On behalf of the family, we would like to thank everyone for coming to remember Donald W. King. I am Michael Allen, Ruby's husband.

I knew Donald King for about 8 years. After less than a decade it is difficult to stand here and speak about a life that spanned over 8 decades. This room is full of people who have known him far longer than I have. So I am honored to be asked to speak today, and I hope my own limited thoughts and experiences are recognizable by those of you who have known Don for a long time.

In his younger years, Donald played football for Ironton High School. He was involved with the first black Boy Scout Troop in the state. Don was very happy when his grandson, Grant, joined scouts, following in his footsteps.

While in the Navy, Don was part of the crew that went to the South Pole with Rear Admiral Bird. He also traveled to Korea, Japan, and many other places around the world.

Donald King had a lifelong love of learning. He was always reading and was always watching documentaries and was always, always telling stories. He had a deep love of jazz and blues and had an extensive collection of blues recordings. He was a talented artist and would give Julius and me tips about our own artwork. I sat and talked with him often over the years, and he not only learned a lot in his lifetime but he taught a lot.
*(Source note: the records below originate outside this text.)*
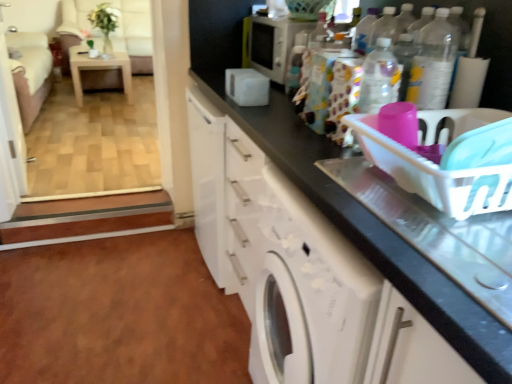 Question: In the image, is white glossy cabinet at lower center positioned in front of or behind white glossy screen door at upper left?

Choices:
 (A) front
 (B) behind

Answer: (A)

Question: Based on their positions, is white glossy cabinet at lower center located to the left or right of white glossy screen door at upper left?

Choices:
 (A) left
 (B) right

Answer: (B)

Question: Estimate the real-world distances between objects in this image. Which object is closer to the brown laminate floor at lower left?

Choices:
 (A) white glossy table at upper left
 (B) white glossy microwave at upper center
 (C) beige fabric armchair at upper left
 (D) white plastic basket at right
 (E) white glossy washing machine at center

Answer: (E)

Question: Based on their relative distances, which object is farther from the white plastic basket at right?

Choices:
 (A) white glossy screen door at upper left
 (B) patterned fabric bag at upper center, acting as the 2th bottle starting from the right
 (C) white glossy microwave at upper center
 (D) brown laminate floor at lower left
 (E) white glossy cabinet at lower center

Answer: (A) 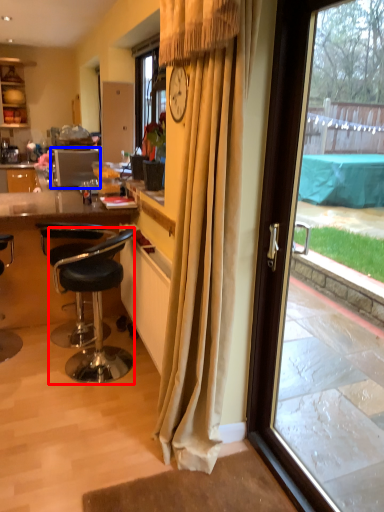 Question: Which point is closer to the camera, chair (highlighted by a red box) or kitchen appliance (highlighted by a blue box)?

Choices:
 (A) chair
 (B) kitchen appliance

Answer: (A) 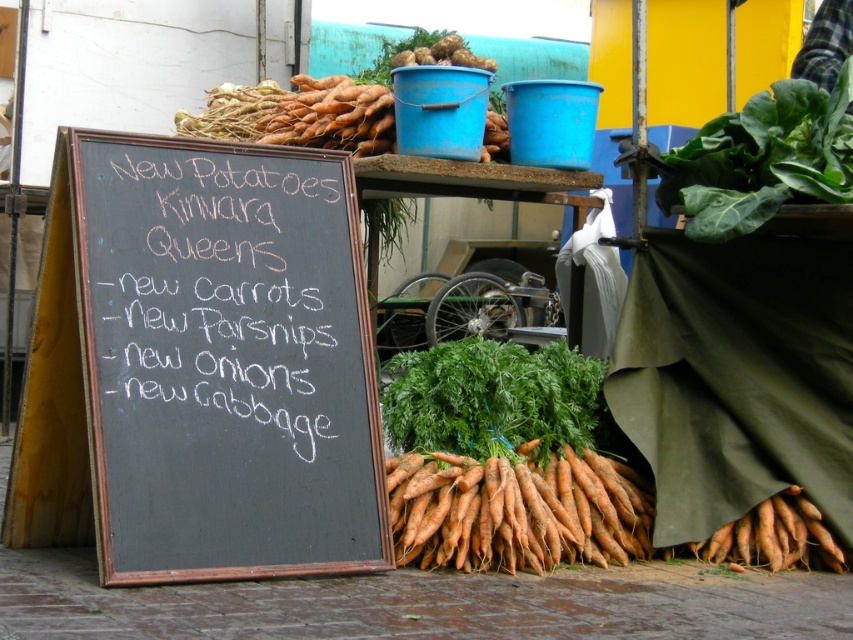 In the scene shown: Which is more to the right, black chalkboard at center or orange matte carrots at upper center?

orange matte carrots at upper center

Can you confirm if black chalkboard at center is thinner than orange matte carrots at upper center?

Incorrect, black chalkboard at center's width is not less than orange matte carrots at upper center's.

The width and height of the screenshot is (853, 640). In order to click on black chalkboard at center in this screenshot , I will do `click(225, 360)`.

I want to click on black chalkboard at center, so click(225, 360).

Can you confirm if orange matte carrots at center is thinner than orange matte carrots at upper center?

No.

Locate an element on the screen. The width and height of the screenshot is (853, 640). orange matte carrots at center is located at coordinates (515, 509).

Locate an element on the screen. The height and width of the screenshot is (640, 853). orange matte carrots at center is located at coordinates (515, 509).

Can you confirm if orange matte carrots at center is positioned to the left of green leafy carrot at center?

In fact, orange matte carrots at center is to the right of green leafy carrot at center.

Between orange matte carrots at center and green leafy carrot at center, which one has more height?

Standing taller between the two is green leafy carrot at center.

Is point (502, 497) behind point (483, 376)?

That is False.

Where is `orange matte carrots at center`? orange matte carrots at center is located at coordinates pyautogui.click(x=515, y=509). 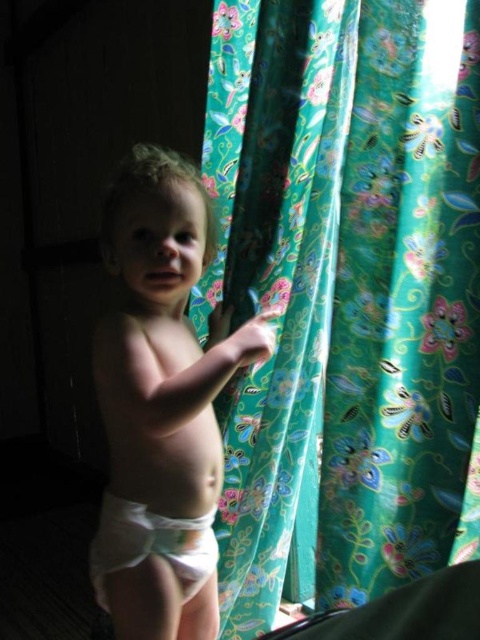 Question: Which object appears farthest from the camera in this image?

Choices:
 (A) green floral fabric at center
 (B) white cloth diaper at center

Answer: (A)

Question: Does white cloth diaper at center have a larger size compared to white cloth diaper at lower center?

Choices:
 (A) yes
 (B) no

Answer: (A)

Question: In this image, where is green floral fabric at center located relative to white cloth diaper at center?

Choices:
 (A) right
 (B) left

Answer: (A)

Question: Can you confirm if green floral fabric at center is positioned to the left of white cloth diaper at lower center?

Choices:
 (A) no
 (B) yes

Answer: (A)

Question: Among these points, which one is farthest from the camera?

Choices:
 (A) (156, 516)
 (B) (296, 554)

Answer: (B)

Question: Among these points, which one is farthest from the camera?

Choices:
 (A) (154, 552)
 (B) (229, 401)

Answer: (B) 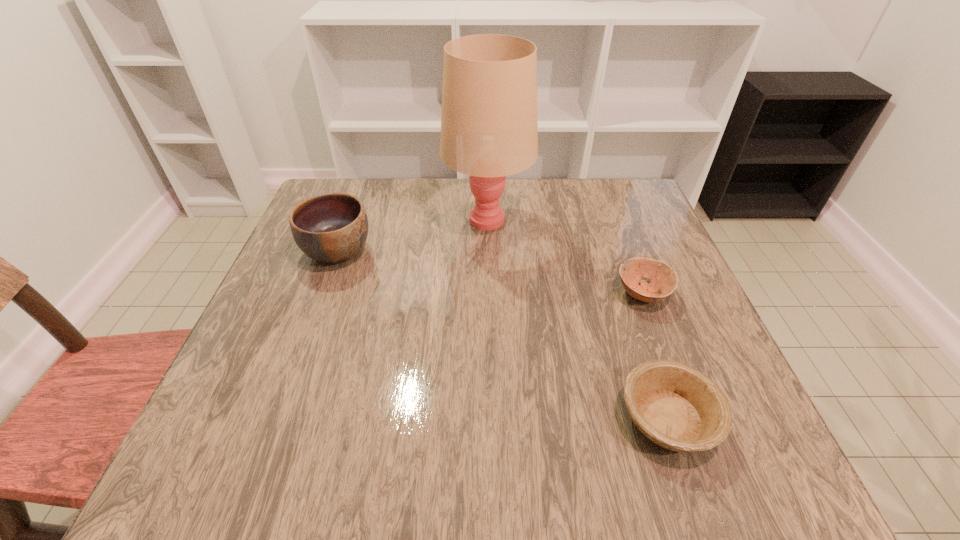 The image size is (960, 540). Find the location of `empty space that is in between the tallest bowl and the lampshade`. empty space that is in between the tallest bowl and the lampshade is located at coordinates (413, 235).

At what (x,y) coordinates should I click in order to perform the action: click on vacant area between the nearest object and the leftmost bowl. Please return your answer as a coordinate pair (x, y). The image size is (960, 540). Looking at the image, I should click on (503, 335).

Where is `free space between the tallest bowl and the lampshade`? The height and width of the screenshot is (540, 960). free space between the tallest bowl and the lampshade is located at coordinates (413, 235).

Identify which object is located as the second nearest to the leftmost bowl. Please provide its 2D coordinates. Your answer should be formatted as a tuple, i.e. [(x, y)], where the tuple contains the x and y coordinates of a point satisfying the conditions above.

[(662, 278)]

Locate which object is the third closest to the leftmost bowl. Please provide its 2D coordinates. Your answer should be formatted as a tuple, i.e. [(x, y)], where the tuple contains the x and y coordinates of a point satisfying the conditions above.

[(676, 406)]

Point out which bowl is positioned as the nearest to the lampshade. Please provide its 2D coordinates. Your answer should be formatted as a tuple, i.e. [(x, y)], where the tuple contains the x and y coordinates of a point satisfying the conditions above.

[(332, 228)]

Point out which bowl is positioned as the second nearest to the nearest object. Please provide its 2D coordinates. Your answer should be formatted as a tuple, i.e. [(x, y)], where the tuple contains the x and y coordinates of a point satisfying the conditions above.

[(332, 228)]

Locate an element on the screen. This screenshot has height=540, width=960. free location that satisfies the following two spatial constraints: 1. on the front side of the leftmost bowl; 2. on the right side of the nearest bowl is located at coordinates (276, 418).

Where is `blank area in the image that satisfies the following two spatial constraints: 1. on the front side of the tallest object; 2. on the left side of the nearest object`? The image size is (960, 540). blank area in the image that satisfies the following two spatial constraints: 1. on the front side of the tallest object; 2. on the left side of the nearest object is located at coordinates (492, 418). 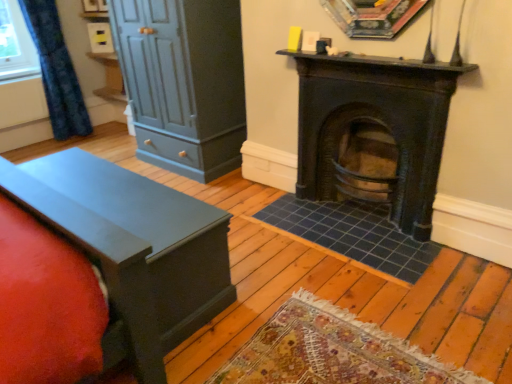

I learned a great deal from him.

I learned

that you can live a life of 80-some years, and be young almost through the entirety of it. Now, Don knew how to be young. He was a great dancer and a great skater and a great tennis player when he was younger. I was told he could even dance on skates. But I didn't know him back then. A few years ago though, I told him that I'd just bought a scooter, and he asked me, “How much do you weigh??” I said, “I don't know, I haven't checked in a while, why?” He told me he was just down at the flea market asking a guy about a scooter and the guy said he shouldn't buy one because he was too heavy for it, but here I was heavier than him with a scooter to ride. The unspoken part of that story is that Don was about 80 years old at the time, shopping for a scooter. And I'm not talking about a mobility scooter advertised on daytime TV, This was a mini-motorcycle. So you can be young almost your whole life and he certainly tried his best to do just that.

I learned

that you could put on a tuxedo, (and he actually owned the tuxedo), and you could go down to the club, sit in with the band, and play saxophone, and because there are more members in the band they make more money. Well that seems like a good thing to know, except Don didn't know how to play saxophone. He says he didn't need to, he just stood up there and held the thing and the club owner didn't know any different. It was called, “Playing dummy saxophone”. He said the only thing to watch out for is if the real musicians in the band are trying to mess with you, and they all stop playing at the same time while you're still standing there going through the motions with no sound coming out.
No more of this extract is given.